WHAT TO THROW OUT, WHAT TO KEEP
What if the can of fruit cocktail in your larder has just exceeded its expiry date by a mere few days? Seems like a waste to chuck it.
Chances are, you can go ahead and dig in as canned foods can still be eaten a few days after their expiry date, said Toby Amidor, a nutrition expert and author of The Easy 5-Ingredient Healthy Cookbook. That is provided the can looks fine and you have stored it properly in a cool, dry, dark place, he said.
Dairy products such as yoghurt, milk and cheese are generally safe a few days past their sell-by dates, unless you see signs of spoilage, said Amidor. Milk, for instance, is drinkable up to five days past the sell-by date, he said. Cheese, especially the hard varieties, can last a little longer.
Obviously, rusty and/or bloated cans as well as anything that has sprouted mould belong in the bin. Other signs to look out for include badly dented cans; leaking or bulging cans/lids; cracked jars or jars with loose lids, or those that appear to have been opened, said Goh from Mount Elizabeth Novena Hospital.

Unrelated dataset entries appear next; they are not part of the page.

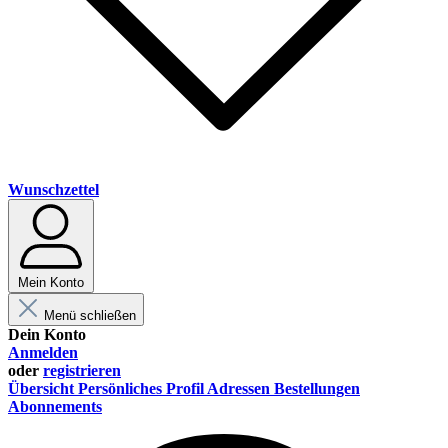
Wunschzettel
Mein Konto
Menü schließen
Dein Konto
Anmelden
oder
registrieren
Übersicht
Persönliches Profil
Adressen
Bestellungen
Abonnements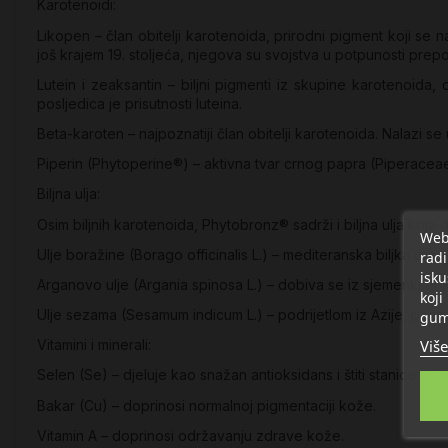
Karotenoidi:
Likopen – član obitelji karotenoida, prirodni pigment koji se nal
još krajem 19. stoljeća, njegova su svojstva u potpunosti prepo
Lutein i zeaksantin – biljni pigmenti iz skupine karotenoida,
posljedica je prisutnosti luteina.
Beta-karoten – najpoznatiji član obitelji karotenoida. Nalazi 
Piperin (Phytoperine®) – aktivna tvar crnog papra (Piperaceae
Biljna ulja:
Osim biljnih karotenoida, Phytobronz® sadrži i biljna ulja koja
Web 
Ulje boražine (Borago officinalis L.) – mediteranska biljka čija
radi
isku
Arganovo ulje (Argania spinosa L.) – dobiva se iz sjemenki drv
koji
Ulje sezama (Sesamum indicum L.) – podrijetlom iz Azije, pozna
gum
Više
Vitamini i minerali:
Selen (Se) – djeluje kao snažan antioksidans i štiti stanice od 
Bakar (Cu) – doprinosi normalnoj pigmentaciji kože.
Vitamin A – doprinosi održavanju zdrave kože.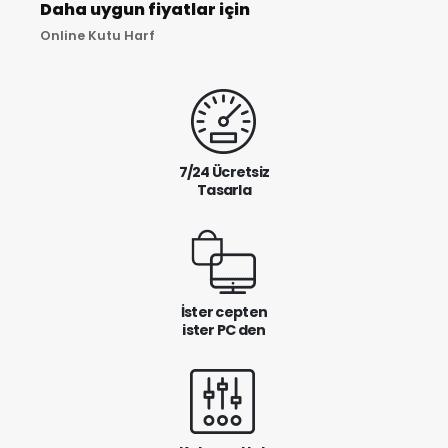
Daha uygun fiyatlar için
Online Kutu Harf
7/24 Ücretsiz
Tasarla
İster cepten
ister PC den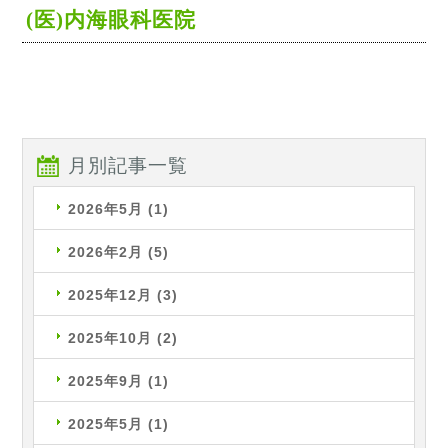
(医)内海眼科医院
月別記事一覧
2026年5月
(1)
2026年2月
(5)
2025年12月
(3)
2025年10月
(2)
2025年9月
(1)
2025年5月
(1)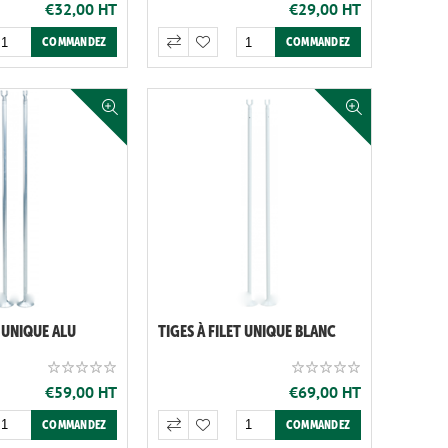
€32,00 HT
€29,00 HT
T UNIQUE ALU
TIGES À FILET UNIQUE BLANC
€59,00 HT
€69,00 HT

But what about food such as cereals, chips, biscuits and other foods that have lost their crunch? Is it still ok to eat them if they are just a little after their expiry dates? The rule of thumb: If the packaging’s appearance is different from the norm, or it has an unusual odour after opening, do not eat its contents.
Still undecided? You're better off skipping food you're not sure of, said Goh. “Even when it comes to food products that are still within the expiry dates, if you suspect any spoilage, just discard. Don't risk food poisoning,” she said.
For a second opinion on how long a food stays safe to eat, you can check the free app created by the US Department Of Agriculture.
What if you only realise the food has passed its expiry date after eating it? Wait and see if there are any symptoms, said Dr Reuben Wong, gastroenterologist from Gleneagles Hospital. These would include diarrhoea, vomiting and/or fever. You should seek medical help immediately if you do.
“The body has a defense system in the form of strong acid in the stomach that will help kill incoming germs. It is believed that taking activated carbon or probiotics might help, but there is no firm evidence that this would prevent food poisoning per se," he said.